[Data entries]
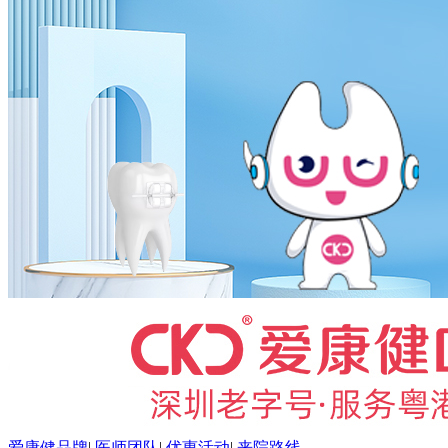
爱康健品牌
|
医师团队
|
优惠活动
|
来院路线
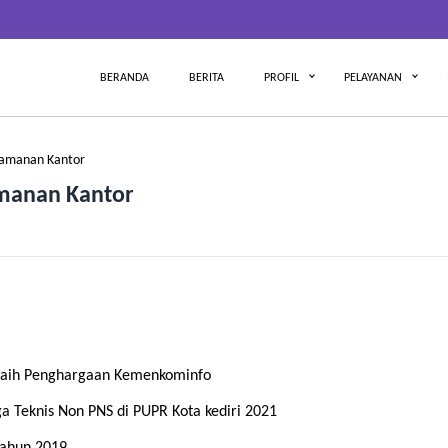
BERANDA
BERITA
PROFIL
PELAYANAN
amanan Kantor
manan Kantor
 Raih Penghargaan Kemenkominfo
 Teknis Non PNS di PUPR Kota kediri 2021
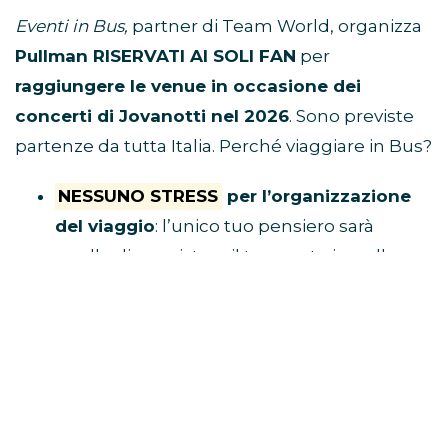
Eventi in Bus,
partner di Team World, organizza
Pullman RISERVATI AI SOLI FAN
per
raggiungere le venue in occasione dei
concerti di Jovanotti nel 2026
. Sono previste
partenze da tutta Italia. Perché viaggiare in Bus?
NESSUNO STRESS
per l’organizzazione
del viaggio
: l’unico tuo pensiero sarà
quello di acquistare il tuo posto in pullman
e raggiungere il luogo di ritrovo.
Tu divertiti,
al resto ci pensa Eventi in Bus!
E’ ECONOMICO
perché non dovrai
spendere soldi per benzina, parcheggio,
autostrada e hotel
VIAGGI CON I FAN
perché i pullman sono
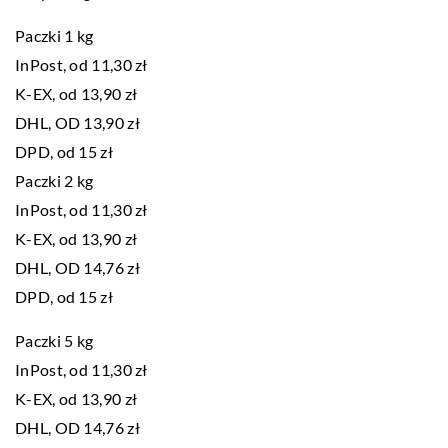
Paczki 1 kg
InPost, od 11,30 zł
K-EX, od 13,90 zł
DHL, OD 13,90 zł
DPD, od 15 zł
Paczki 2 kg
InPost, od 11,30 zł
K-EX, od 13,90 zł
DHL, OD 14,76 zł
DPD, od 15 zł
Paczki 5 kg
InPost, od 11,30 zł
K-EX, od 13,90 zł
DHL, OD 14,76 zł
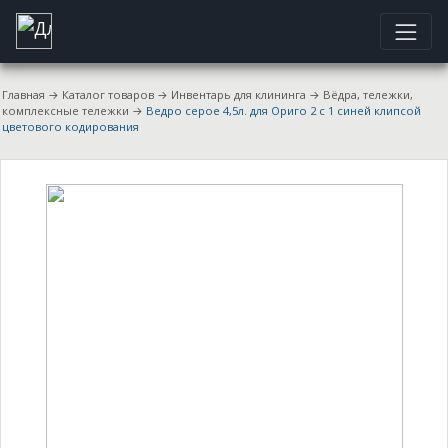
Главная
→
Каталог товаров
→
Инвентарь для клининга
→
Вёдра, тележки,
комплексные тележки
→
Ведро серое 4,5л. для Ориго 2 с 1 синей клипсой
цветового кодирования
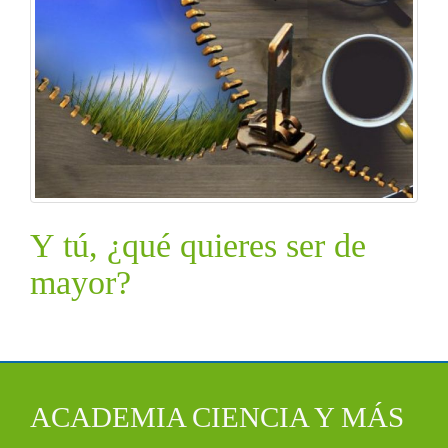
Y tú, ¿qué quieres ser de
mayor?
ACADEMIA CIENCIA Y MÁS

◆ ASSIGNED TASK: The reply needs to repeat exactly the line containing "DHL, OD 13,90 zł" and each line after it, through the final line of the entries above, and to skip the pictures.

◆ OUTPUT BELOW:
DHL, OD 13,90 zł
DPD, od 15 zł
Paczki 2 kg
InPost, od 11,30 zł
K-EX, od 13,90 zł
DHL, OD 14,76 zł
DPD, od 15 zł
Paczki 5 kg
InPost, od 11,30 zł
K-EX, od 13,90 zł
DHL, OD 14,76 zł
Главная
→
Каталог товаров
→
Инвентарь для клининга
→
Вёдра, тележки,
комплексные тележки
→
Ведро серое 4,5л. для Ориго 2 с 1 синей клипсой
цветового кодирования
Y tú, ¿qué quieres ser de
mayor?
ACADEMIA CIENCIA Y MÁS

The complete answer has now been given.